Neurobotics

Project Purpose: We study the use of computer vision and machine learning to assist paralyzed patients who interact with the world with a robot arm that they command via neural implants. We develop means of predicting the intent of the patient, from the onset of a purely patient-controlled motion, and a visual understanding of the workspace and objects that the user could potentially wish to interact with.

Shared Robot Control

Our first publication (Song et al., 2024). addresses the problem of (a) predicting the trajectory of an arm reaching motion, based on a few seconds of the motion’s onset, and (b) leveraging this predictor to facilitate shared-control manipulation tasks, by reducing the operator’s cognitive load through assistance in their anticipated direction of motion. Our novel intent estimator, dubbed the Robot Trajectron (RT), produces a probabilistic representation of the robot’s anticipated trajectory based on its recent position, velocity and acceleration history. By taking arm dynamics into account, RT can capture the operator’s intent better than other SOTA models that only use the arm’s position, making it particularly well-suited to assist in tasks where the operator’s intent is susceptible to change. We derive a novel shared-control solution that combines RT’s predictive capacity to a representation of the locations of potential reaching targets. Our experiments demonstrate RT’s effectiveness in both intent estimation and shared-control tasks. We will make the code and data supporting our experiments publicly available on our GitLab server.

Scene Understanding

There are two dominant approaches in modern robot grasp planning: dense prediction and sampling-based methods. Dense prediction calculates viable grasps across the robot’s view but is limited to predicting one grasp per voxel. Sampling-based methods, on the other hand, encode multi-modal grasp distributions, allowing for different grasp approaches at a point. However, these methods rely on a global latent representation, which struggles to represent the entire field of view, resulting in coarse grasps.

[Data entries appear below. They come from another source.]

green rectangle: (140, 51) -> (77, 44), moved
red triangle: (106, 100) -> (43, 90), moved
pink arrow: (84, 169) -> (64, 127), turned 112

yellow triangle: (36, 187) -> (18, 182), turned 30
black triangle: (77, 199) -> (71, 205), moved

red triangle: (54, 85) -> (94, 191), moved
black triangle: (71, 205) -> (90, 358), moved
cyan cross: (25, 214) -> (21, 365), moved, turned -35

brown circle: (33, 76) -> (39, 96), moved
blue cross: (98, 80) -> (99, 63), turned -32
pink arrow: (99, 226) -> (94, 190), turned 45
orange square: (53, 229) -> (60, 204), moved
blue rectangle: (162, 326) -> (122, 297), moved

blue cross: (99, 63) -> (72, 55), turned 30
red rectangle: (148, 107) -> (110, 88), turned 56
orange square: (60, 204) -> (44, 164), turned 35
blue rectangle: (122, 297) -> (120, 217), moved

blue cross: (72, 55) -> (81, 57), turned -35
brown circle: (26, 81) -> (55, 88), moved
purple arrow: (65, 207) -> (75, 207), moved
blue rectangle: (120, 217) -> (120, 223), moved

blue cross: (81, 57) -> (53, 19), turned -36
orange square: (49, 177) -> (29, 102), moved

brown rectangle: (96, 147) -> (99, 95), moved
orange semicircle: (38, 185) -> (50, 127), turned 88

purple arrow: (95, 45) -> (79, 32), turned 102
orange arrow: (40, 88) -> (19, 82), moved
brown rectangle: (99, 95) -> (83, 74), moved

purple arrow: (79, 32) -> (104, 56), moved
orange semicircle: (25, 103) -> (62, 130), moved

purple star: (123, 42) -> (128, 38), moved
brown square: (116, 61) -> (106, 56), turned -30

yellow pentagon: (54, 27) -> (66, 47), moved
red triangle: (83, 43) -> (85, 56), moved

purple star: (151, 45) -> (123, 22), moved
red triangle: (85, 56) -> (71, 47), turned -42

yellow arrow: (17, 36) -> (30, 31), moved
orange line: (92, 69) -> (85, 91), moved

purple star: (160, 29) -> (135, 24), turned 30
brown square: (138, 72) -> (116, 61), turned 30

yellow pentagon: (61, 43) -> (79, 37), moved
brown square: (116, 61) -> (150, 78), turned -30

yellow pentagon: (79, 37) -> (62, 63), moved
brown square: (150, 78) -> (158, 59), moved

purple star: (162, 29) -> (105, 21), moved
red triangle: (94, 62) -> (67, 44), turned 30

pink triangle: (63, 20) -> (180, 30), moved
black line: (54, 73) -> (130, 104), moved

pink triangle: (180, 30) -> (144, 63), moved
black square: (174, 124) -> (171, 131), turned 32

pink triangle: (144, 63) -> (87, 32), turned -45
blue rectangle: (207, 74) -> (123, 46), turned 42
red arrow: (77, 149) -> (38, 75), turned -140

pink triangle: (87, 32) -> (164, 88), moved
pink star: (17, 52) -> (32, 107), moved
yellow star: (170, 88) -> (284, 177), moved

To address this, we introduce Implicit Grasp Diffusion (IGD) (Song et al., 2024), which combines the strengths of both methods by using implicit neural representations to extract detailed local features and sampling grasps from diffusion models conditioned on these features. Evaluations on clutter removal tasks in both simulated and real-world environments show that IGD delivers high accuracy, noise resilience, and multi-modal grasp pose capabilities. Our code is freely available.